EXERCISE DIRECTIONS
This exercise calls for copying every line below that holds the word "info".

[Transcribed page contents]
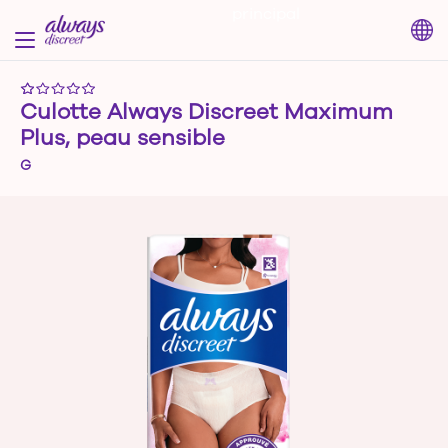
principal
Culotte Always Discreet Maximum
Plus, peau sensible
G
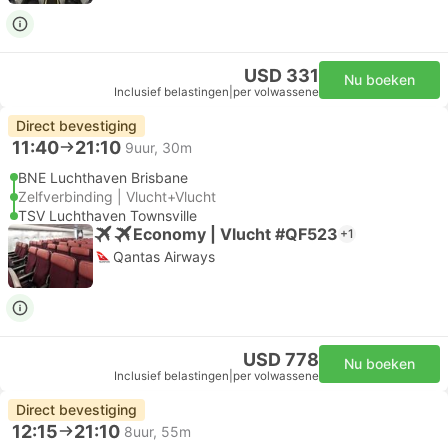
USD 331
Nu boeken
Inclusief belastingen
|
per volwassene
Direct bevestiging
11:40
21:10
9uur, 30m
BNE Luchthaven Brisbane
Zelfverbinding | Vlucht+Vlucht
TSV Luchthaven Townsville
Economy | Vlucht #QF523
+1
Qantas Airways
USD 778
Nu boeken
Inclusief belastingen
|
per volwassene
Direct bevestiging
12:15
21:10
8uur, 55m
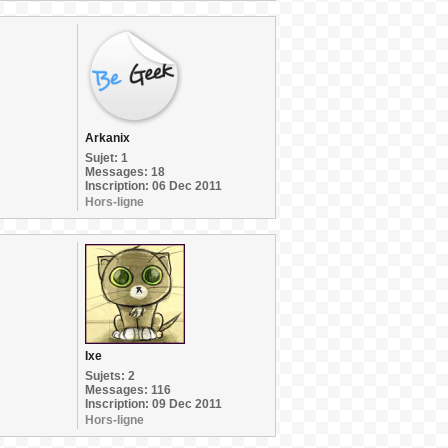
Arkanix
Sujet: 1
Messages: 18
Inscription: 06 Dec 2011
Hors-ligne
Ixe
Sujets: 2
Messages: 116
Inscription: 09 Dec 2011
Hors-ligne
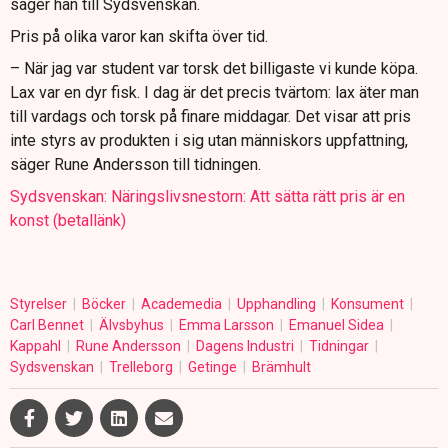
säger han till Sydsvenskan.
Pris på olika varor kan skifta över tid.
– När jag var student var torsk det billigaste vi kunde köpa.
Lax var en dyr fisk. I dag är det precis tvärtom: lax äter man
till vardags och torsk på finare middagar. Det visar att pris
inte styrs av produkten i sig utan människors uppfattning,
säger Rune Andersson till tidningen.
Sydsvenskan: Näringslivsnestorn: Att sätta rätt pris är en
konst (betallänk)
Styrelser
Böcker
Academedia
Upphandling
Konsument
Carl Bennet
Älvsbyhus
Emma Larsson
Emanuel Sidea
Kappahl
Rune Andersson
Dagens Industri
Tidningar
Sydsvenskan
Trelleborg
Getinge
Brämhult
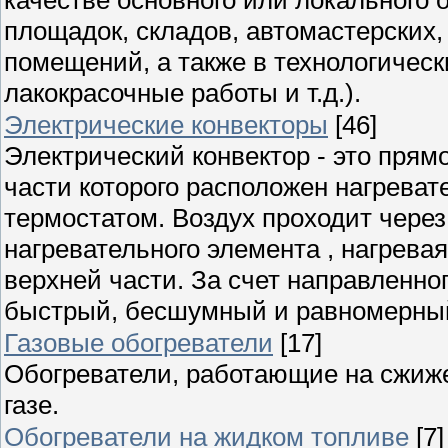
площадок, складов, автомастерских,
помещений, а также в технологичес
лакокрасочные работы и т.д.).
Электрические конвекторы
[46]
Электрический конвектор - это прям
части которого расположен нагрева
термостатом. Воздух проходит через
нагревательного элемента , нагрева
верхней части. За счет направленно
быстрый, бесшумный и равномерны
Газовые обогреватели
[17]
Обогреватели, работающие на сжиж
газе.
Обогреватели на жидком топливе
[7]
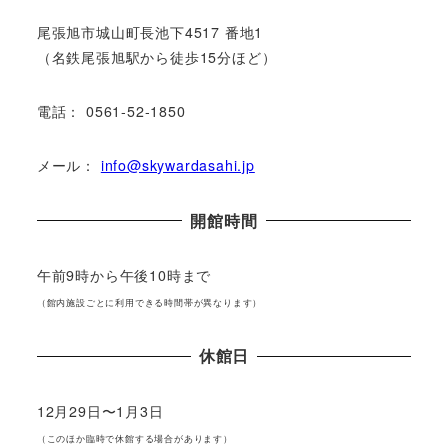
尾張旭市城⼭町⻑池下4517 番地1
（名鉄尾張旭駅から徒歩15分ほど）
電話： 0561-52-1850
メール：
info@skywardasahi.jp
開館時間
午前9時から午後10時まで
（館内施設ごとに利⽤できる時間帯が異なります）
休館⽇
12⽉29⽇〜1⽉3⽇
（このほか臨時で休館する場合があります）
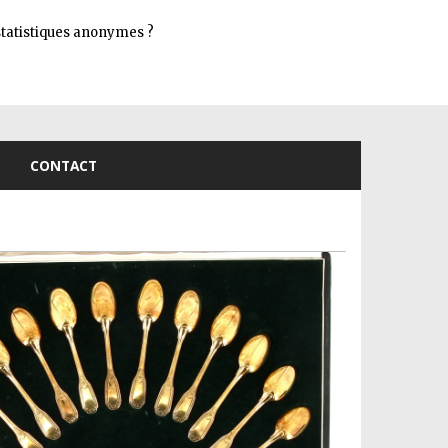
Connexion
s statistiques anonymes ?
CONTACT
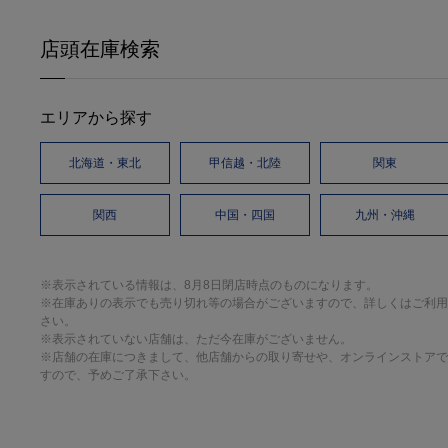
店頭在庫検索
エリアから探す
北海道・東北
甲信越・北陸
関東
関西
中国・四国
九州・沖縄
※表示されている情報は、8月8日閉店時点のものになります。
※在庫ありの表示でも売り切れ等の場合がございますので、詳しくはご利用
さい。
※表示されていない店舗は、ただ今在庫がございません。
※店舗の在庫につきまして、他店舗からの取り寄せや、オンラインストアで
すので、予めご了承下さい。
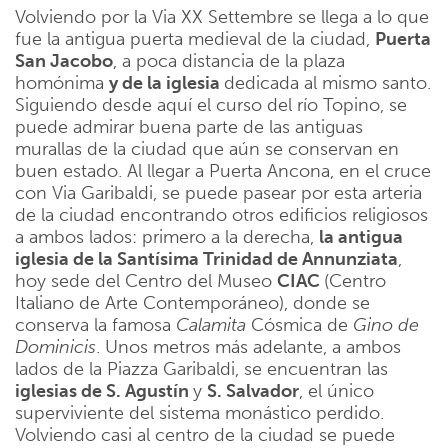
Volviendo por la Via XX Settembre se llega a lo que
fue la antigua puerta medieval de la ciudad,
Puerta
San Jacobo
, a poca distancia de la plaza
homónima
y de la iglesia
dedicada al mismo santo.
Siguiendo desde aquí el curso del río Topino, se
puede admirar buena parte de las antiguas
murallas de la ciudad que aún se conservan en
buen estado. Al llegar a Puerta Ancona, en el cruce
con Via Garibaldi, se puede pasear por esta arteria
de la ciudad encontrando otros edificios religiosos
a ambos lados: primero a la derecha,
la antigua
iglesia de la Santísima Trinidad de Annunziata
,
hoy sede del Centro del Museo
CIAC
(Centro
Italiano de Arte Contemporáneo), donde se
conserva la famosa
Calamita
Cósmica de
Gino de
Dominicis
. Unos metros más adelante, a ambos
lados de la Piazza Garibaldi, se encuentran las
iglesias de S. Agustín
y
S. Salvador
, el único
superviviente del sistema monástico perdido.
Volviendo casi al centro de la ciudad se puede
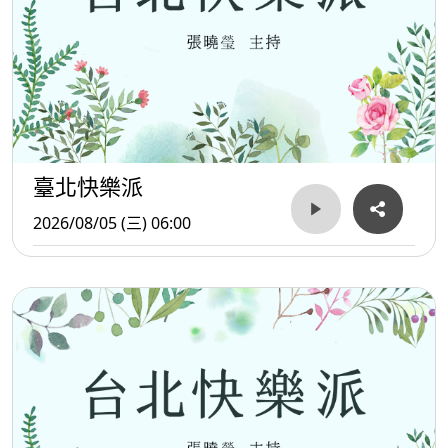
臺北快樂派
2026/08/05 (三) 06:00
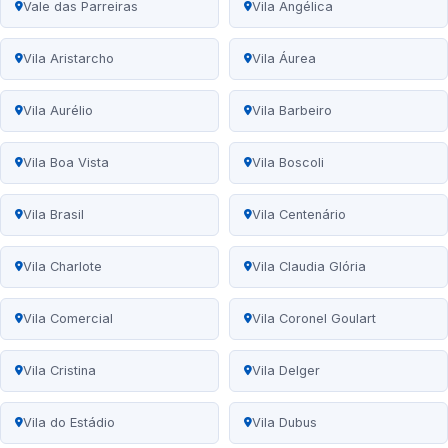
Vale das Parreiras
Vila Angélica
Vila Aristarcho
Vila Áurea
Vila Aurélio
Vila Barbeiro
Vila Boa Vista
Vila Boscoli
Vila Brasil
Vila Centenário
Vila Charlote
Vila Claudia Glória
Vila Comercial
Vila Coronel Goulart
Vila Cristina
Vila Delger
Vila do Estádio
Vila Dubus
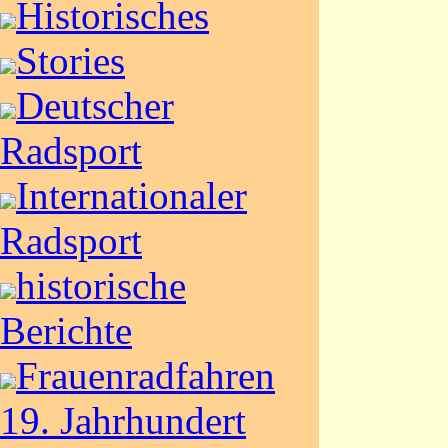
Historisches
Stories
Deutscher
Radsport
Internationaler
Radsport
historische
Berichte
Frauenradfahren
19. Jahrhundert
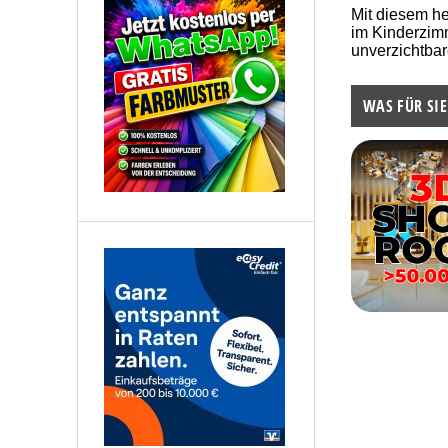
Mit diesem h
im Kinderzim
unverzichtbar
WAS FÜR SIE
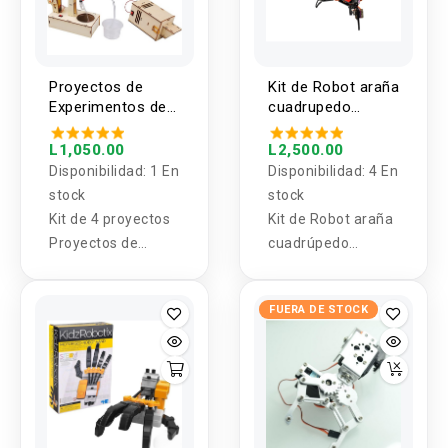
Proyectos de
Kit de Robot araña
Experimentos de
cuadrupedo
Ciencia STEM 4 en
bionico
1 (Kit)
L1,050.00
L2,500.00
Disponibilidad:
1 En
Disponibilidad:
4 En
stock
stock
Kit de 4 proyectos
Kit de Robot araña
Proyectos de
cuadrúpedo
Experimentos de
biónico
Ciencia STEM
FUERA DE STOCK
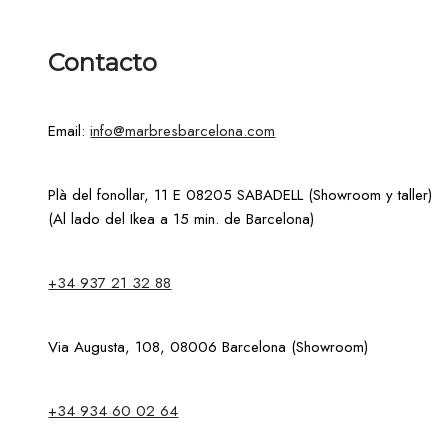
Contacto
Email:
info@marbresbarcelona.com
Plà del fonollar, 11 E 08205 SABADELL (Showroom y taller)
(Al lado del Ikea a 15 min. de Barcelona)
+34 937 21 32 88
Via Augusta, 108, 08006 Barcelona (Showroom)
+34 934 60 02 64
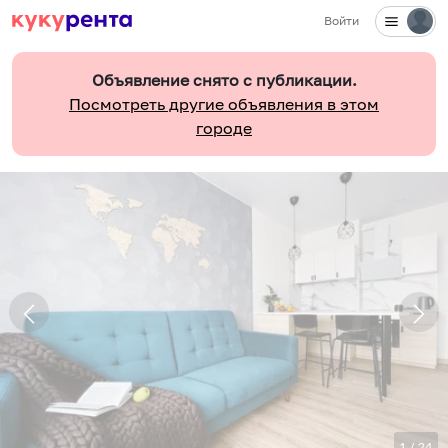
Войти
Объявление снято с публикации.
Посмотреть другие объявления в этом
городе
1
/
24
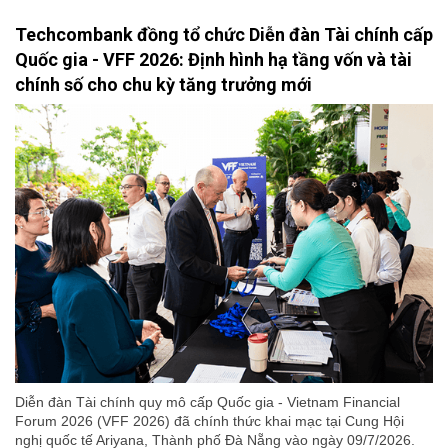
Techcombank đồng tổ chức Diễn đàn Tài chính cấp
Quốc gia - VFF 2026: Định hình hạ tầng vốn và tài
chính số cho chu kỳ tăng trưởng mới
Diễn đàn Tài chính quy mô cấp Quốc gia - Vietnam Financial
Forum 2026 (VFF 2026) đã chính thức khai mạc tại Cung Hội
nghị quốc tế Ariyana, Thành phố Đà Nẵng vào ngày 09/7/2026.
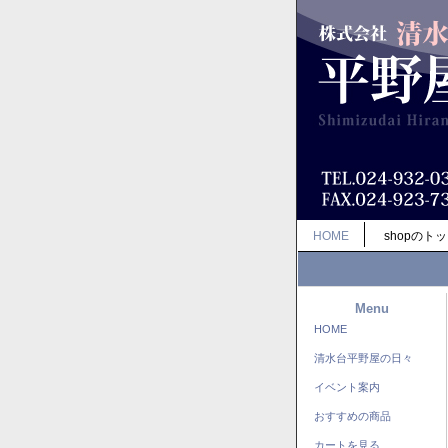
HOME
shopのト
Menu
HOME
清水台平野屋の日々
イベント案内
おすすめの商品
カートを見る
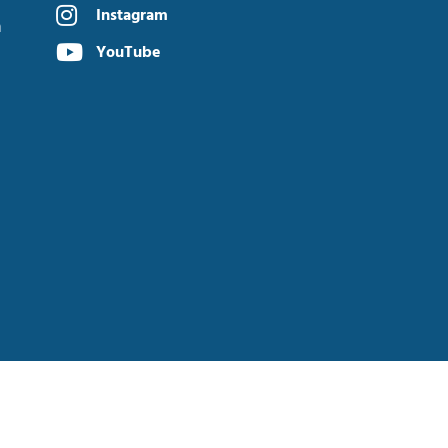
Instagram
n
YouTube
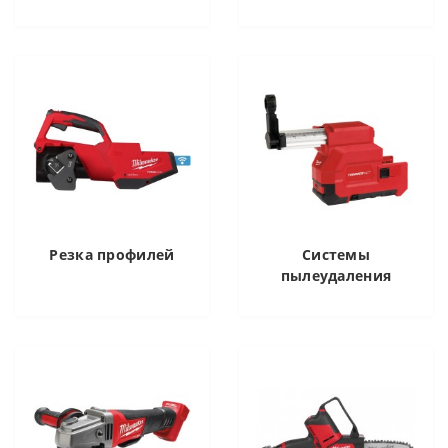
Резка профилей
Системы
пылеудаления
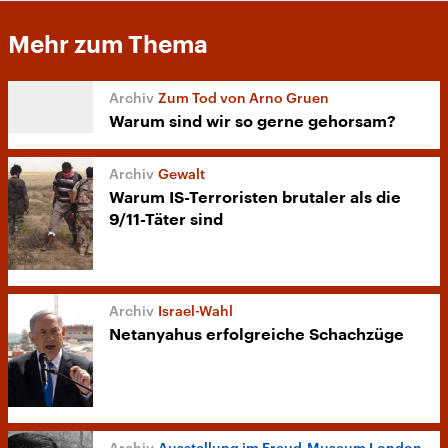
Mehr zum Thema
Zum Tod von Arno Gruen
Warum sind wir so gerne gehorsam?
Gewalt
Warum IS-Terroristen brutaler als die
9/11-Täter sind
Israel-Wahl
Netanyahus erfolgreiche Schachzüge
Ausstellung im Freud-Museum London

EXPECTED ANSWER
info@skywardasahi.jp
info@marbresbarcelona.com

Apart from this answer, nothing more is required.